ART

DIRECTOR'S NOTE | THE PHOTOGRAPHER

There is a need for modern opera in the Puget Sound area, and Whidbey Island is the perfect venue to fill this need.

While there are many professional orchestras in the Seattle area that provide a wide variety of musical programming, there are few opera companies. The Seattle Opera has the highest profile, and there is a smaller opera company based on Vashon Island. But other groups mounting opera are few and rare.

One would think that having a major opera company like Seattle Opera would fulfill most of the public’s need for this special kind of theatrical and musical presentation, but the Seattle Opera draws almost exclusively on older romantic-era operas, like Puccini and Verdi. Notably, they also produce Wagner’s The Ring every few years. These operas are wonderful, and very popular with their audience, but there is an almost complete absence of modern opera. Indeed, modern music in general is rarely performed in the Puget Sound area. 

By modern I mean the sea-change of style and substance after Charles Ives broke all the rules of classical music at the turn of the Twentieth Century. Classical music for a hundred years became more atonal, and incorporated polyrhythms and dissonance to create a modern soundtrack inspired by the bustle of cites, industries, mechanization, and the forces of modern life. 

As time went on, this music became less accessible to many concert goers, who often seek something beautiful, and not disturbing. Sometime modern music is actually shocking. When Stravinsky premiered The Rite Of Spring in 1913 in Paris, the audience rioted and tore the seats out of the opera house. Now, a hundred years later, we accept Stravinsky into the standard repertory, and find it hard to believe people would react that way. But today’s audiences, in fact, favor 19th century classical music, and as a result programmers avoid the more daring of 20th Century modernists. This is especially true in the world of opera.

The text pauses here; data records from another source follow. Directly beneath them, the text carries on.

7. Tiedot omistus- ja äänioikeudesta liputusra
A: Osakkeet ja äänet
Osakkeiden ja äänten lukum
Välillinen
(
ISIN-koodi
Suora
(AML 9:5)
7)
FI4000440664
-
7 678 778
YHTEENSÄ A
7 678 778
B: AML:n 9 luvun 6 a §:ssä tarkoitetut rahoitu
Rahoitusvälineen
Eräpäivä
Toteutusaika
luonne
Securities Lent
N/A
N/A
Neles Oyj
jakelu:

But opera has a great history through the 20th Century, from Britten to Bartok, which moved beyond romantic conventions, and were much more daring. And finally, in the late 20th Century, there was an explosion of creativity from Glass, Adams, and a new generation of composers who continue to write today. These later composers finally reverse the atonality of the earlier decades, embracing consonance and melody, and brought other modern values to the music, some of which is very accessible, yet rarely performed. 

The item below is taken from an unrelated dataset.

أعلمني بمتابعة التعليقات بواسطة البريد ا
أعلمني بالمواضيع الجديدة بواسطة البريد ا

We seek to end the dearth of modern opera by creating an opera unit on Whidbey Island that will bring modern music to modern audiences. People must be exposed to new forms or they will never know they like them. And liking them, they will demand more. 

Whidbey Island is the perfect incubator for this project. Located just outside Seattle, the most devoted of opera fans will take the effort to make the easy commute from the metro area for something unusual and exciting. Locally, Whidbey itself is home to a world-class audience, which has been cultivated by decades of intelligent programming from the Whidbey Island Center for the Arts and the Saratoga Orchestra, both well known for quality performances. 

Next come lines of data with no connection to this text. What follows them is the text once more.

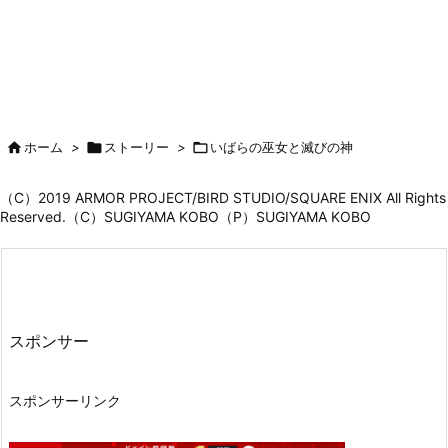

ホーム
>

ストーリー
>

いばらの巫女と滅びの神
（C）2019 ARMOR PROJECT/BIRD STUDIO/SQUARE ENIX All Rights
Reserved.（C）SUGIYAMA KOBO（P）SUGIYAMA KOBO
スポンサー
スポンサーリンク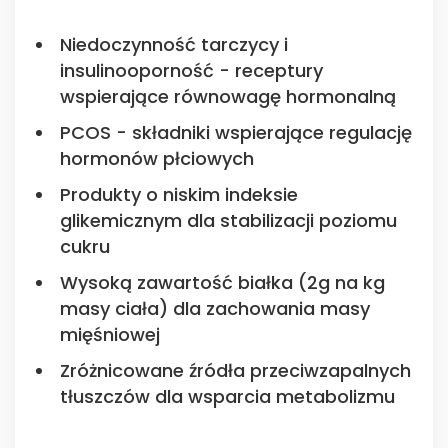
Niedoczynność tarczycy i
insulinooporność - receptury
wspierające równowagę hormonalną
PCOS - składniki wspierające regulację
hormonów płciowych
Produkty o niskim indeksie
glikemicznym dla stabilizacji poziomu
cukru
Wysoką zawartość białka (2g na kg
masy ciała) dla zachowania masy
mięśniowej
Zróżnicowane źródła przeciwzapalnych
tłuszczów dla wsparcia metabolizmu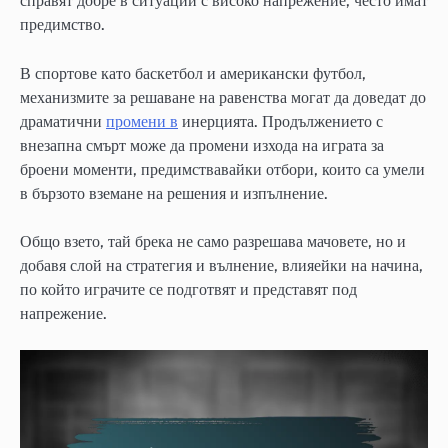
справят добре в ситуации с високо напрежение, често имат
предимство.
В спортове като баскетбол и американски футбол,
механизмите за решаване на равенства могат да доведат до
драматични
промени в
инерцията. Продължението с
внезапна смърт може да промени изхода на играта за
броени моменти, предимствавайки отбори, които са умели
в бързото вземане на решения и изпълнение.
Общо взето, тай брека не само разрешава мачовете, но и
добавя слой на стратегия и вълнение, влияейки на начина,
по който играчите се подготвят и представят под
напрежение.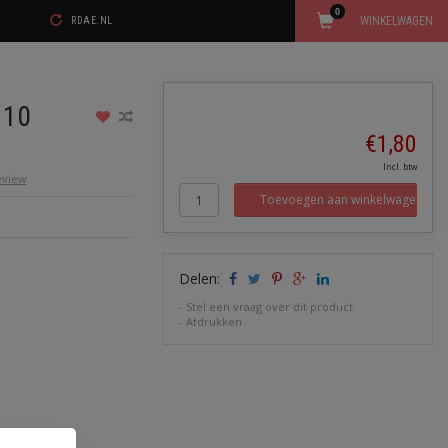
0
WINKELWAGEN
RDAE.NL
 10
€1,80
Incl. btw
review
Toevoegen aan winkelwagen
Delen:
-
Stel een vraag over dit product
-
Afdrukken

But being slightly off the beaten track is a benefit for the actual production, based on the fact that costs for musicians and performers on Whidbey is significantly lower than recruiting and casting from the professional Seattle environment. Yet the quality of players is as top notch as any in the region. This means we can produce high-quality work for a fraction of the cost of the major city producers. And this makes experimentation and risks are far easier to manage. When a major production is mounted in Seattle, or San Francisco, or Los Angeles, the costs can be prohibitive unless the program concept is pre-sold to area subscribers and patrons. Thus the safe choices that are made by these urban companies. But Whidbey can push the leading edge of art and music in a way that is simply financially impossible for larger companies. 

Additionally, after creating more daring opera, the most successful shows can be put on the road in the region, and will find many opportunities to recoup investments and development through additional performances to art-hungry audiences throughout the Pacific Northwest. Including Seattle.

In this way, Whidbey Island is a safe haven, an incubator for new and exciting tastes, a laboratory that will test the appeal of modern music and theater, art that speaks to our age, in our own time. And art that will spread and grow from this isolated island into the world at large. Whidbey Center for the Arts has the opportunity to be the center of this new renaissance.

By Tim Everitt, Director

RELATED PROGRAMMING: THE PHOTOGRAPHER | MAR 20-22, 2020


MEET THE ARTIST | MARK ROTHKO

One of the preeminent artists of his generation, Mark Rothko is closely identified with the New York school, a circle of painters that emerged during the 1940s as a new collective voice in American art. During a career that spanned five decades, he created a new and impassioned form of abstract painting.

Rothko's work is characterized by rigorous attention to formal elements such as color, shape, balance, depth, composition, and scale; yet, he refused to consider his paintings solely in these terms. He explained: "It is a widely accepted notion among painters that it does not matter what one paints as long as it is well painted. This is the essence of academicism. There is no such thing as good painting about nothing."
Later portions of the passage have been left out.